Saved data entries
• • • •

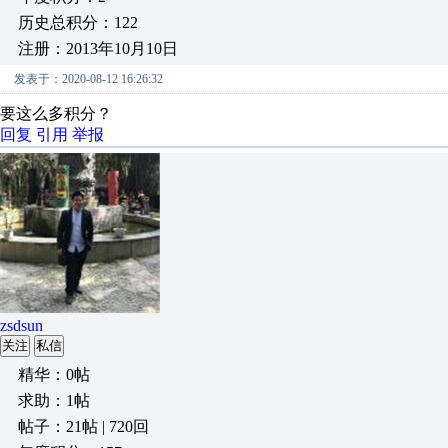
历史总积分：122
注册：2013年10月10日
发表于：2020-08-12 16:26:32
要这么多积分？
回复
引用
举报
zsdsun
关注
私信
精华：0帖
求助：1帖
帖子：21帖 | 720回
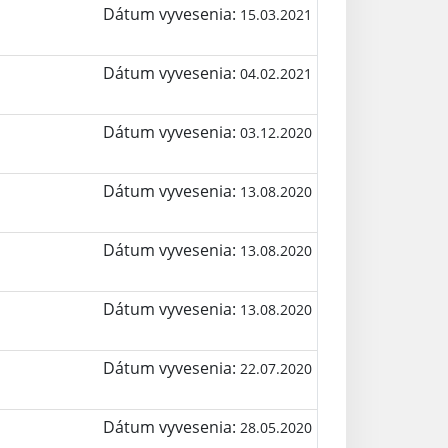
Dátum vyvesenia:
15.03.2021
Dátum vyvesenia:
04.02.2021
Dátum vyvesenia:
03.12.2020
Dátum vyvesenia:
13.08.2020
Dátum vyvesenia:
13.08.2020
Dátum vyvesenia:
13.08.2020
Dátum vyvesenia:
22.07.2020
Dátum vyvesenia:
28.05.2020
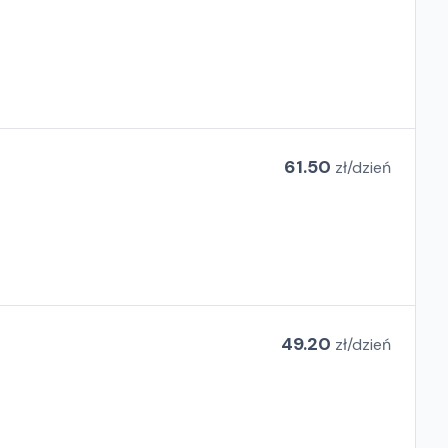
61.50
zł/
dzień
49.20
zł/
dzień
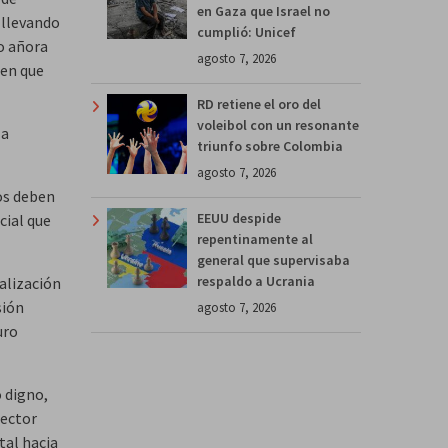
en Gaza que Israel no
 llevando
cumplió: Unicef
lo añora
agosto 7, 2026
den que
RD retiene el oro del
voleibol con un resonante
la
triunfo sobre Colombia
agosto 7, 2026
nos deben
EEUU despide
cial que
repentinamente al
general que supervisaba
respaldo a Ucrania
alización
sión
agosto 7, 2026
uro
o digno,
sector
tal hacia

• • • •

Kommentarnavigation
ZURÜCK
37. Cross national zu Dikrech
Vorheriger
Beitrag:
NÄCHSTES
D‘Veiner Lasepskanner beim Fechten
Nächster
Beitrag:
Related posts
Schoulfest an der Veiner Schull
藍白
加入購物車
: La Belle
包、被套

• • • •

Copy from the entries above each line in which the string "Veiner" can be found.

* THE COMPLETED TASK
D‘Veiner Lasepskanner beim Fechten
Schoulfest an der Veiner Schull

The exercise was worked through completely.